The timing of these new requirements was perfect for public health agencies, whose budgets had been savaged by cuts throughout the worst of the Great Recession. In those tough fiscal times, many public health leaders protected their core activities, such as immunizations and water quality inspections. But they did so by cutting other activities. The ACA community benefit requirements set the stage for a new model. To keep their tax-exempt status, hospitals could now partner with public health agencies and pay for intiatives, helping offset those cuts. It seemed like a win-win.
So did it happen? Sort of.
Perhaps not surprisingly, hospitals continue to prefer charity care over community benefits. A study published in the New England Journal of Medicine in 2013 found that hospitals traditionally spend only about 1.5 percent of their operating expenses on community benefits. There’s evidence that that figure hasn’t changed a whole lot post-ACA. That won’t do much to move the needle on expensive but preventable health problems like diabetes and hypertension.
One especially big concern is that spending on community health-building is often disconnected from actual community health needs. In fact, several studies have shown that hospitals haven’t really engaged the community in their health needs assessments.

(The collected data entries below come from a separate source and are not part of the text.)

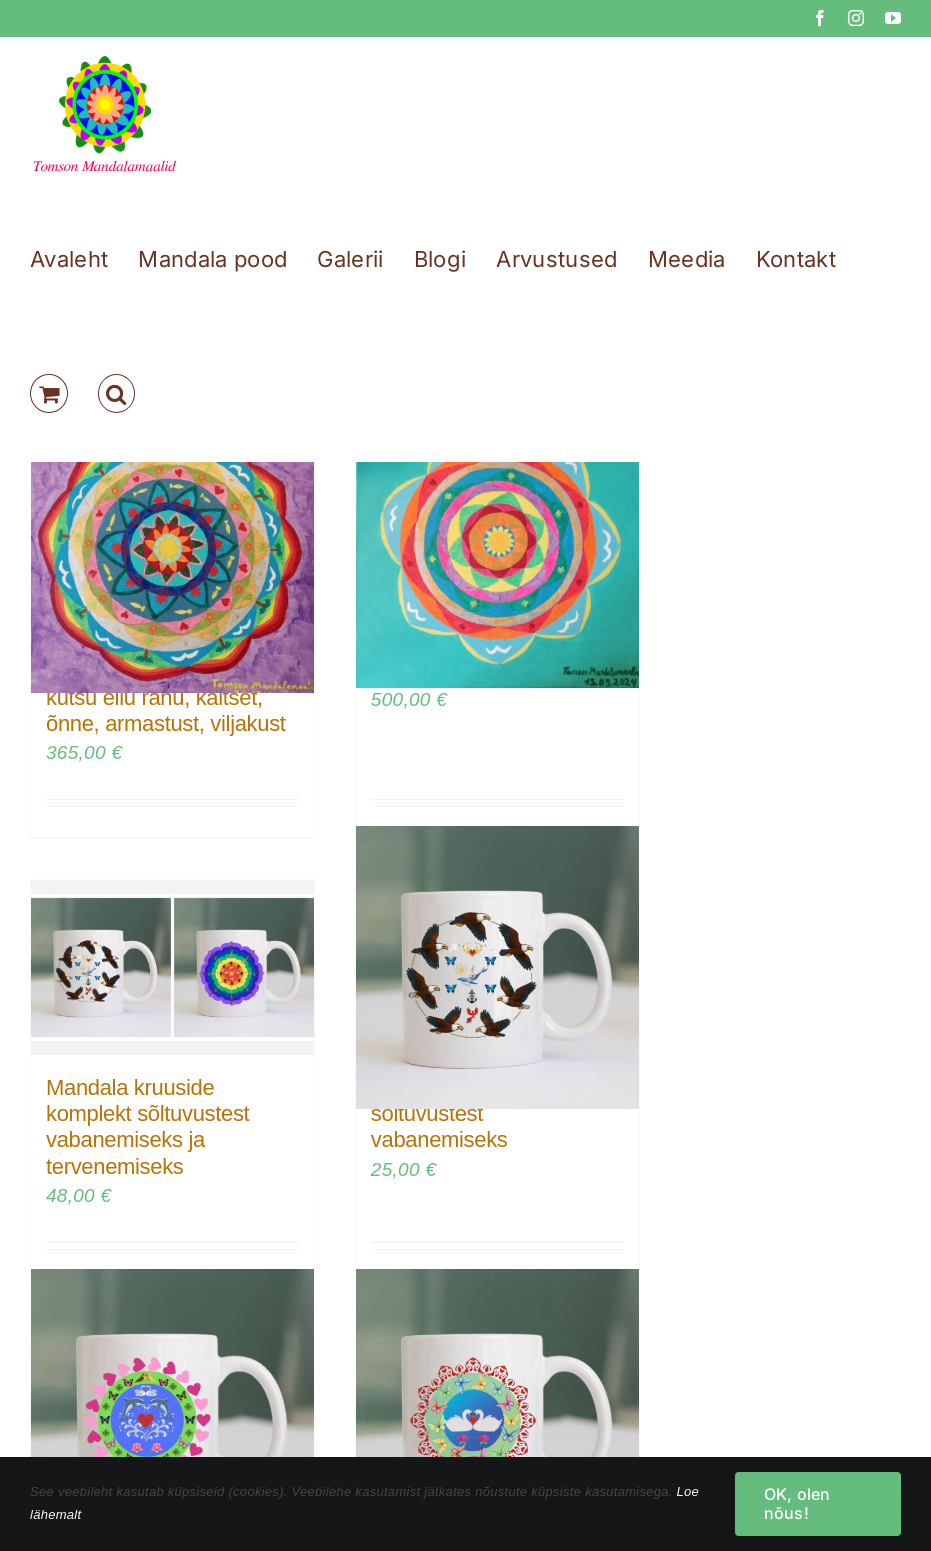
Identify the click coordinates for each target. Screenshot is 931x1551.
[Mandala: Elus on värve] (497, 550)
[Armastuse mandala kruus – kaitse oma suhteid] (172, 1410)
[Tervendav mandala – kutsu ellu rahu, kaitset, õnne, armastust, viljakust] (172, 550)
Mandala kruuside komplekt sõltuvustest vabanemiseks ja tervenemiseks (147, 1127)
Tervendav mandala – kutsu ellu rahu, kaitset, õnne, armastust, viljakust (166, 697)
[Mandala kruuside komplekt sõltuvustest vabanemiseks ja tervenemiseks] (172, 967)
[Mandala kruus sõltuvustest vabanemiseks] (497, 967)
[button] (117, 393)
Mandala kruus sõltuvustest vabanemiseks (441, 1114)
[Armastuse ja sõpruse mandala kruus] (497, 1410)
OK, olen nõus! (797, 1503)
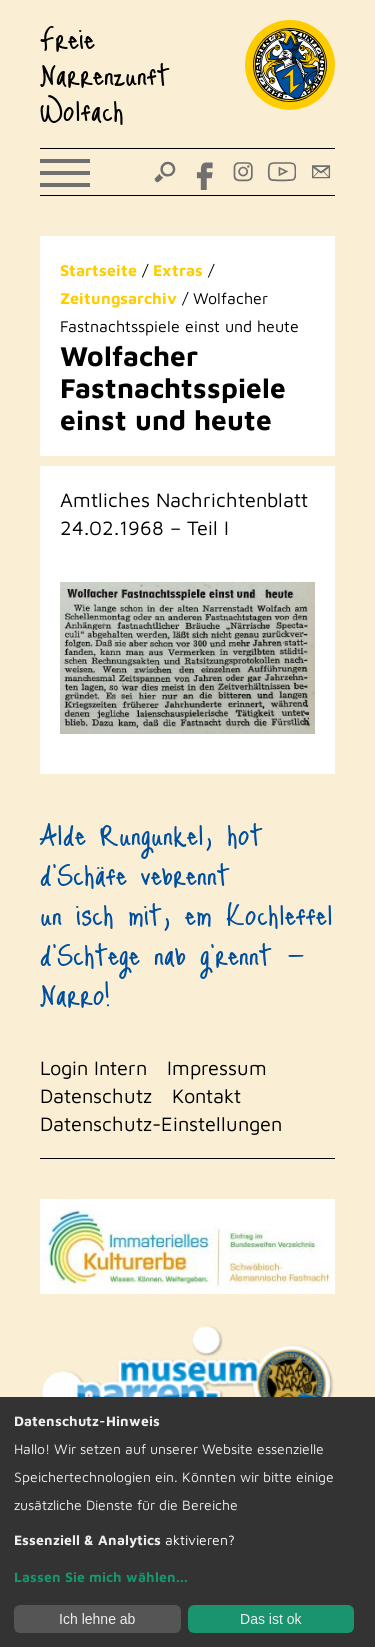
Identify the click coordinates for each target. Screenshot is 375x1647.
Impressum (217, 1067)
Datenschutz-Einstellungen (161, 1123)
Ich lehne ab (97, 1619)
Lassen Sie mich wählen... (101, 1576)
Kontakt (206, 1095)
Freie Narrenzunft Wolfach (105, 74)
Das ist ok (270, 1619)
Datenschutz (96, 1095)
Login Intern (93, 1067)
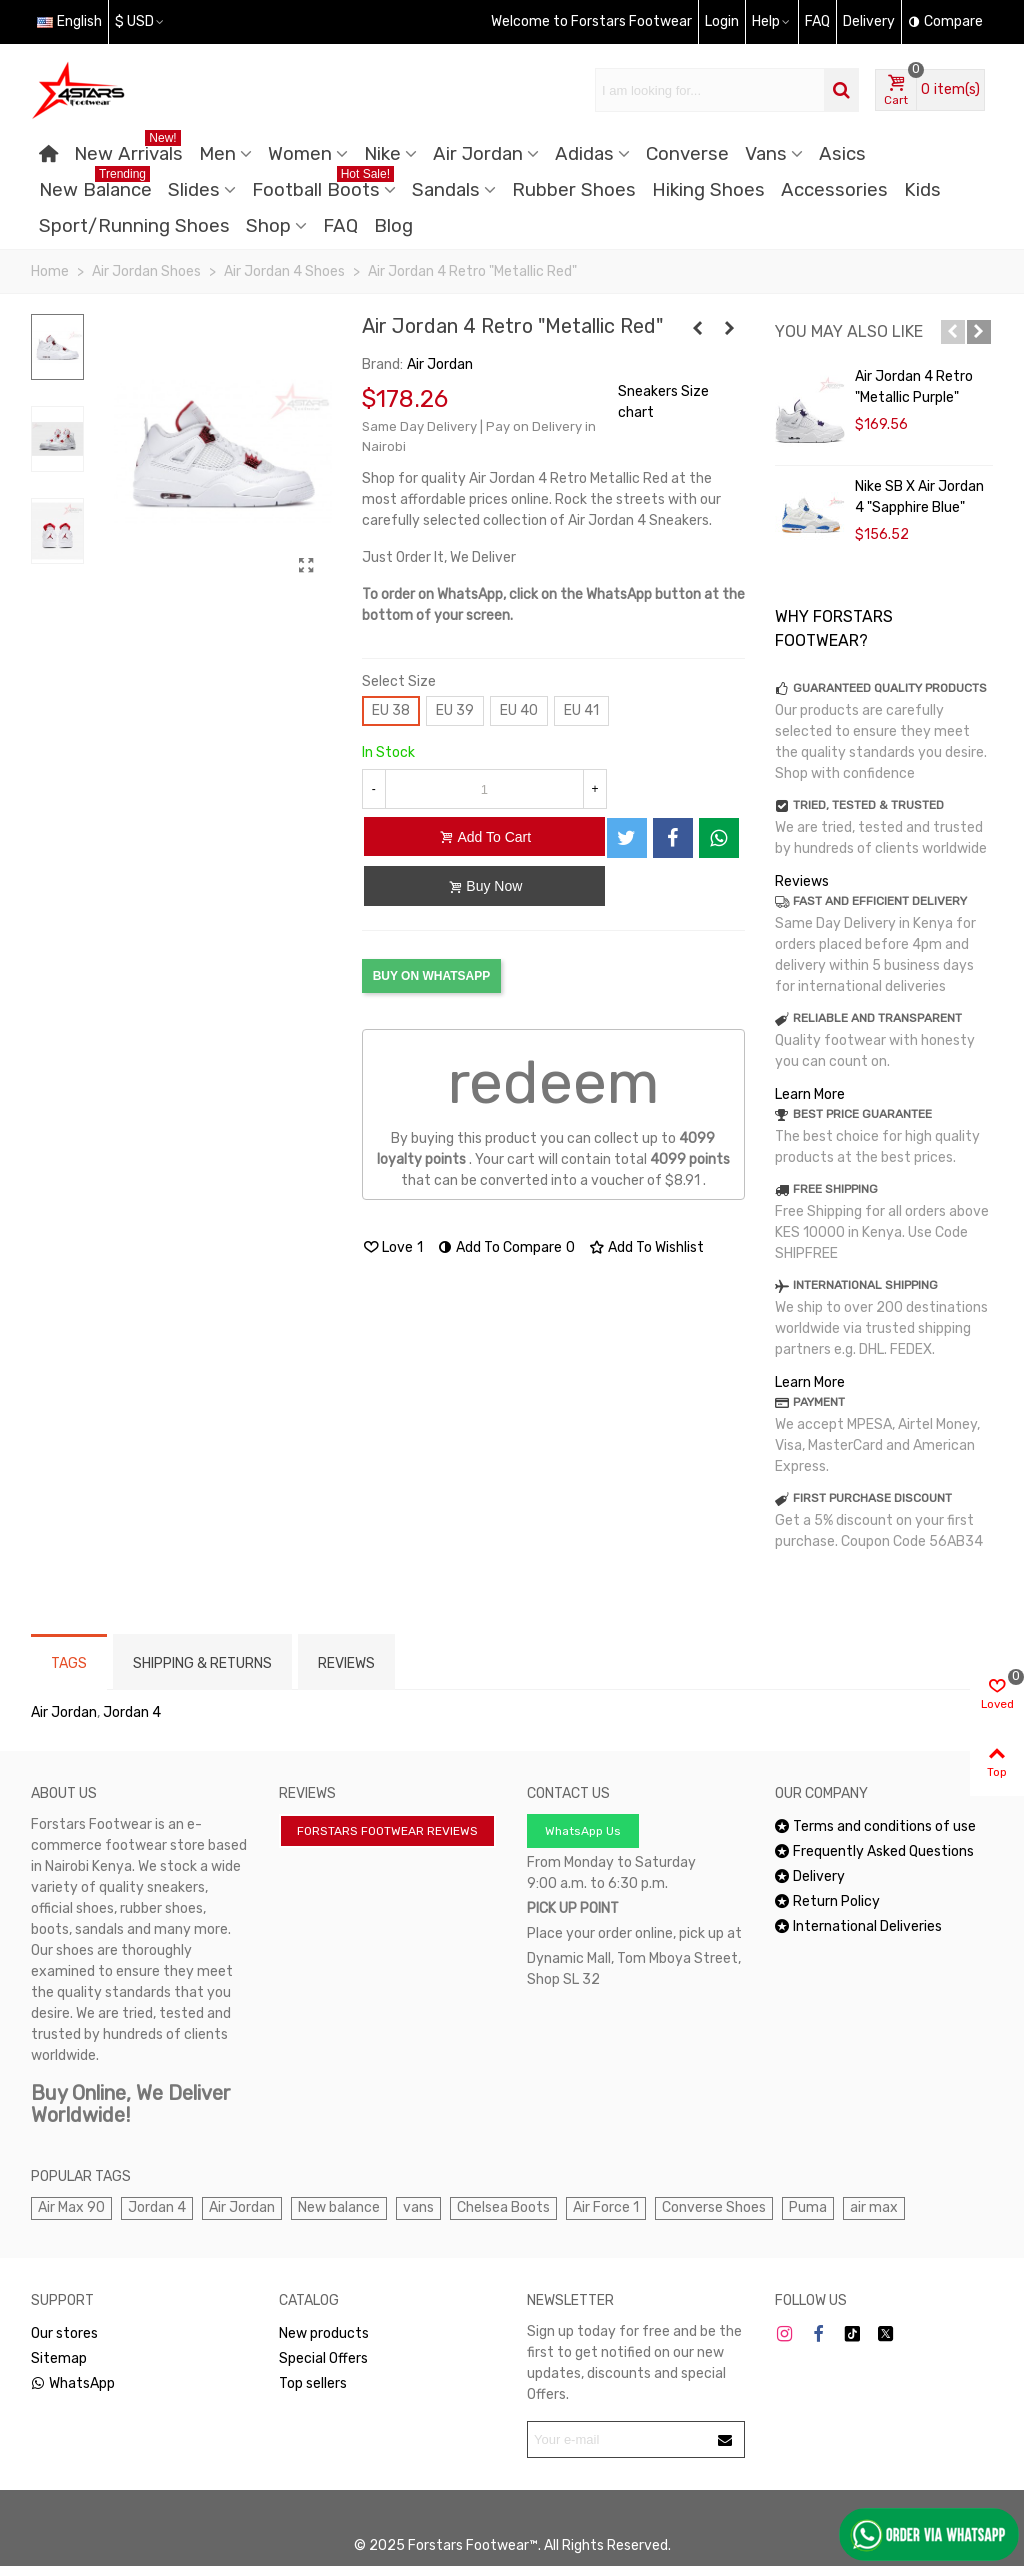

Lately, though, the conversation has changed. Hospitals are becoming more transparent about why they’re reticent to spend more on community health. One obvious barrier is that it’s bad for business. A healthier population means less demand for hospitals.
But the ACA community benefits experiment has revealed another problem that revolves around the ins and outs of the tax break itself. The IRS, the hospitals say, has given them unclear guidance on precisely what counts as a community benefit. Oddly enough, the IRS and state and local tax authorities could take on this problem -- assuming that some version of the ACA survives.